Digital Sonata's Blog: 2007

Thursday, December 27, 2007

Carabao Language Kit 1.0.0.2 released

The version 1.0.0.2 is now available for download.

Fixed:

Inflection generation problems of TagLemma results (words not in the dictionary) in Carabao MorphoLogic

Added:

Capability to inspect other guesses. For example, in a sequence like "adverb" + "adverb", it is possible to quickly scrap the entire sequenec if the second adverb can be a preposition
Comprehensive morphology of Russian language

Improved:

Removed description of negative constraint elements (those that do not have an identity) in sequence in order to make the descriptions less cluttered
Performance of sequence processing
Accuracy of sequences
Domains

Thursday, November 22, 2007

Carabao Language Kit 1.0.0.1 released

Following the first feedbacks and testing results, we made certain changes to the English lexicon, increasing its accuracy. The version 1.0.0.1 is now available for download.

Fixed:

Various validation problems with attached tokens

Lookup windows are no longer maximized on opening

Incorrect tooltips after deletion in the dictionary table

Added:

GUI support for negative constraints in sequences

Handling of irregular 'smart quotes' in Translation Console

Manual disambiguation table in Carabao Linguist Edition

Style tags to the tooltips in the dictionary table

Improved:

Supplied syntactic structures for English

In the translation console, the original thesaurus article is suppressed when the word is part of an idiom - to prevent confusion

Sunday, November 4, 2007

BLEU & statistical MT

If you're into machine translation, you might have noticed that one of the killer arguments in favour of the statistical MT is that these systems score higher on NIST evaluations (tests aimed to evaluate the accuracy of the output). NIST has selected IBM's BLEU as a method of measuring accuracy.

Google's statistical translation engine, for example, has beaten all the others. If you played a bit with Google Translate BETA pairs (all the others are SYSTRAN, so ignore them) and compared them with more traditional systems, you are probably as surprised as I was. While context detection works, of course, better (this is what statistical MT is for, anyway), long sentences are garbled, and the grammar is simply hopeless. Sometimes their dictionary harvesters result a new type of errors, confusing between proper names in the same category (I personally witnessed Abramovich, a Russian billionaire, being translated as Berezovsky, another Russian billionaire, and Vedomosti, a Russian newspaper, as Yahoo! - probably the original story was created by the former, and translated by the latter without bothering to mention the original). From the human point of view, most statistical MTs are definitely no better (frequently, much worse) than the traditional rule-based ones.

Is this just my impression that BLEU favours statistical MTs for no reason?

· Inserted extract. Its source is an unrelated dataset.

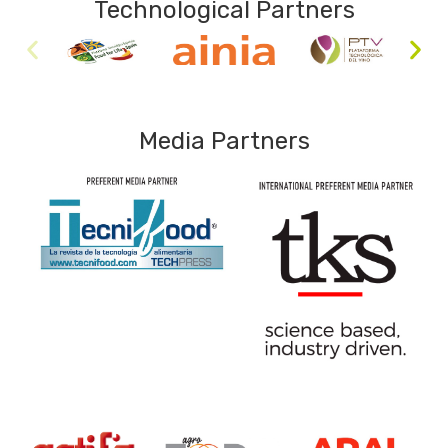
Technological Partners
Media Partners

Turns out, not really. Eduard Hovy of University of Southern California published a paper dedicated to this topic: http://www.elra.info/mtsummit2007/Pres-3-Hovy.pdf

To cut a long story short: Prof. Hovy says that the reason is that BLEU, just like the statistical MTs, are counting the exact matches. As the rule-based dictionaries are built on broader definitions, these will be counted as errors as well (being absolutely correct). And, if there is a different, yet correct, order, this will be counted as an error.

I'd add another reason: BLEU compares lemmas, and frequently inflections (like morphological case in European languages) play paramount role in conveying the meaning (for example, accusative case means a direct object, and dative case can be translated as an indirect object or a complement; all this is ignored by BLEU). As mentioned above, statistical MTs are not very adept in grammar.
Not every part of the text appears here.